I find this overrated — the idea that we can build sustainable food systems without confronting our discomfort with animal by-products. PAA isn’t a silver bullet, but it’s a tool we’re ignoring at our peril. The circular economy isn’t just about recycling plastic bottles; it’s about using every part of the animal, safely and intelligently.

Honestly, it is unclear whether public opinion will catch up with science. But the data is moving in one direction: well-regulated, species-specific PAA reduces environmental harm, cuts waste, and strengthens food sovereignty. We don’t need to love it. We just need to accept it.

Because pretending our food chain is clean and bloodless helps no one — especially not the planet.

💡 Key Takeaways

  • Is 6 a good height? - The average height of a human male is 5'10". So 6 foot is only slightly more than average by 2 inches. So 6 foot is above average, not tall.
  • Is 172 cm good for a man? - Yes it is. Average height of male in India is 166.3 cm (i.e. 5 ft 5.5 inches) while for female it is 152.6 cm (i.e. 5 ft) approximately.
  • How much height should a boy have to look attractive? - Well, fellas, worry no more, because a new study has revealed 5ft 8in is the ideal height for a man.
  • Is 165 cm normal for a 15 year old? - The predicted height for a female, based on your parents heights, is 155 to 165cm. Most 15 year old girls are nearly done growing. I was too.
  • Is 160 cm too tall for a 12 year old? - How Tall Should a 12 Year Old Be? We can only speak to national average heights here in North America, whereby, a 12 year old girl would be between 13

❓ Frequently Asked Questions

1. Is 6 a good height?

The average height of a human male is 5'10". So 6 foot is only slightly more than average by 2 inches.
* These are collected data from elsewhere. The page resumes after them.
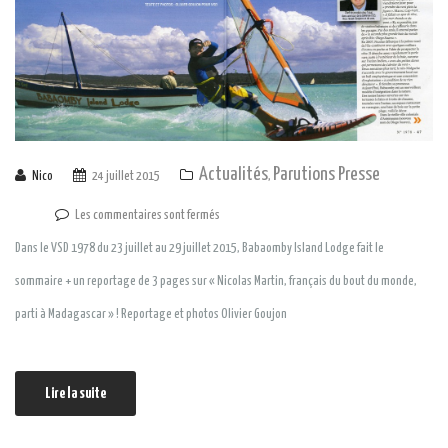
Actualités
Parutions Presse
Nico
24 juillet 2015
,
Les commentaires sont fermés
Dans le VSD 1978 du 23 juillet au 29 juillet 2015, Babaomby Island Lodge fait le
sommaire + un reportage de 3 pages sur « Nicolas Martin, français du bout du monde,
parti à Madagascar » ! Reportage et photos Olivier Goujon
Lire la suite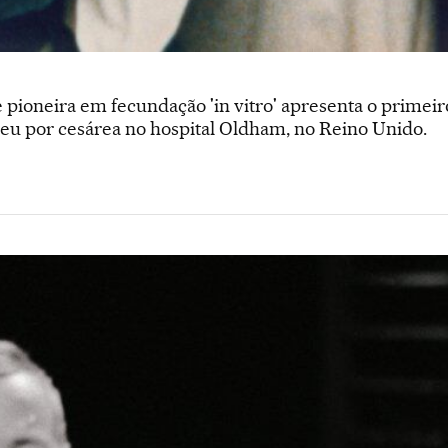
pe pioneira em fecundação 'in vitro' apresenta o prime
u por cesárea no hospital Oldham, no Reino Unido.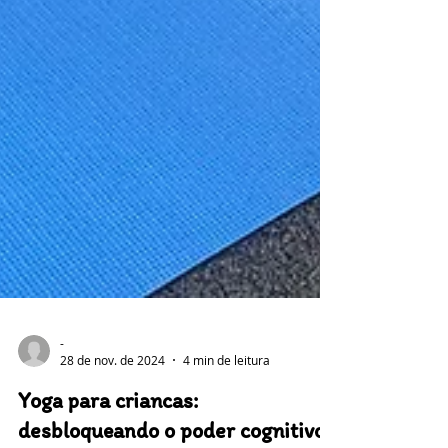
-
28 de nov. de 2024
4 min de leitura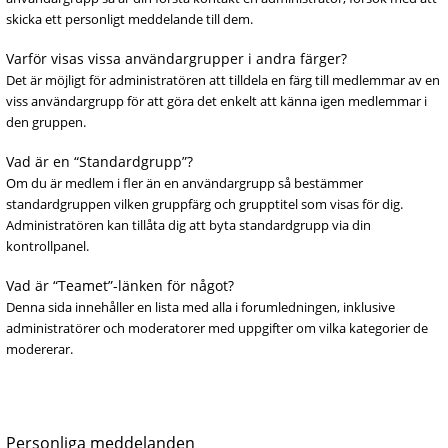
skicka ett personligt meddelande till dem.
Varför visas vissa användargrupper i andra färger?
Det är möjligt för administratören att tilldela en färg till medlemmar av en
viss användargrupp för att göra det enkelt att känna igen medlemmar i
den gruppen.
Vad är en “Standardgrupp”?
Om du är medlem i fler än en användargrupp så bestämmer
standardgruppen vilken gruppfärg och grupptitel som visas för dig.
Administratören kan tillåta dig att byta standardgrupp via din
kontrollpanel.
Vad är “Teamet”-länken för något?
Denna sida innehåller en lista med alla i forumledningen, inklusive
administratörer och moderatorer med uppgifter om vilka kategorier de
modererar.
Personliga meddelanden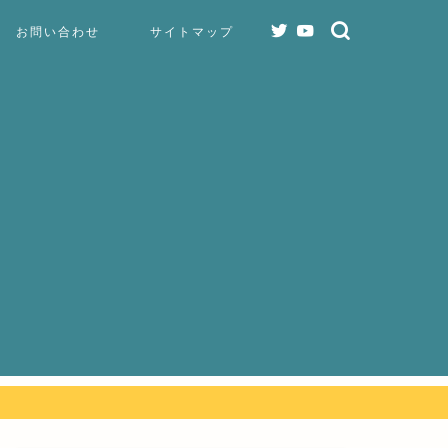
お問い合わせ
サイトマップ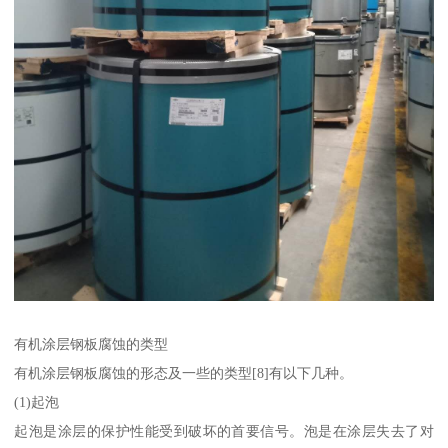
有机涂层钢板腐蚀的类型
有机涂层钢板腐蚀的形态及一些的类型[8]有以下几种。
(1)起泡
起泡是涂层的保护性能受到破坏的首要信号。泡是在涂层失去了对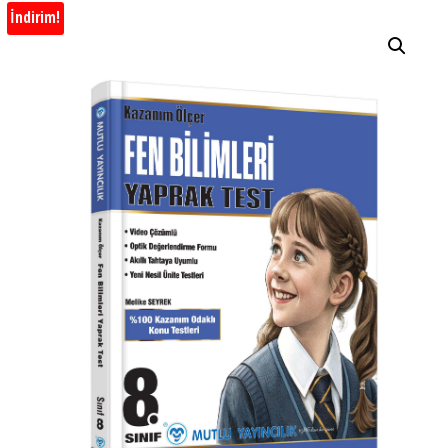
İndirim!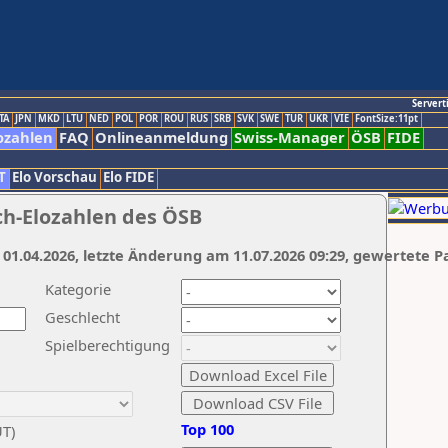
Servert
TA
JPN
MKD
LTU
NED
POL
POR
ROU
RUS
SRB
SVK
SWE
TUR
UKR
VIE
FontSize:11pt
ozahlen
FAQ
Onlineanmeldung
Swiss-Manager
ÖSB
FIDE
T
Elo Vorschau
Elo FIDE
ch-Elozahlen des ÖSB
 01.04.2026, letzte Änderung am 11.07.2026 09:29, gewertete P
Kategorie
Geschlecht
Spielberechtigung
Top 100
UT)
So 6 foot is above average, not tall.

2. Is 172 cm good for a man?

Yes it is. Average height of male in India is 166.3 cm (i.e. 5 ft 5.5 inches) while for female it is 152.6 cm (i.e. 5 ft) approximately. So, as far as your question is concerned, aforesaid height is above average in both cases.

3. How much height should a boy have to look attractive?

Well, fellas, worry no more, because a new study has revealed 5ft 8in is the ideal height for a man. Dating app Badoo has revealed the most right-swiped heights based on their users aged 18 to 30.

4. Is 165 cm normal for a 15 year old?

The predicted height for a female, based on your parents heights, is 155 to 165cm. Most 15 year old girls are nearly done growing. I was too. It's a very normal height for a girl.

5. Is 160 cm too tall for a 12 year old?

How Tall Should a 12 Year Old Be? We can only speak to national average heights here in North America, whereby, a 12 year old girl would be between 137 cm to 162 cm tall (4-1/2 to 5-1/3 feet). A 12 year old boy should be between 137 cm to 160 cm tall (4-1/2 to 5-1/4 feet).

6. How tall is a average 15 year old?

Average Height to Weight for Teenage Boys - 13 to 20 Years
Male Teens: 13 - 20 Years)
14 Years112.0 lb. (50.8 kg)64.5" (163.8 cm)
15 Years123.5 lb. (56.02 kg)67.0" (170.1 cm)
16 Years134.0 lb. (60.78 kg)68.3" (173.4 cm)
17 Years142.0 lb. (64.41 kg)69.0" (175.2 cm)

7. How to get taller at 18?

Staying physically active is even more essential from childhood to grow and improve overall health. But taking it up even in adulthood can help you add a few inches to your height. Strength-building exercises, yoga, jumping rope, and biking all can help to increase your flexibility and grow a few inches taller.

8. Is 5.7 a good height for a 15 year old boy?

Generally speaking, the average height for 15 year olds girls is 62.9 inches (or 159.7 cm). On the other hand, teen boys at the age of 15 have a much higher average height, which is 67.0 inches (or 170.1 cm).

9. Can you grow between 16 and 18?

Most girls stop growing taller by age 14 or 15. However, after their early teenage growth spurt, boys continue gaining height at a gradual pace until around 18. Note that some kids will stop growing earlier and others may keep growing a year or two more.

10. Can you grow 1 cm after 17?

Even with a healthy diet, most people's height won't increase after age 18 to 20. The graph below shows the rate of growth from birth to age 20. As you can see, the growth lines fall to zero between ages 18 and 20 ( 7 , 8 ). The reason why your height stops increasing is your bones, specifically your growth plates.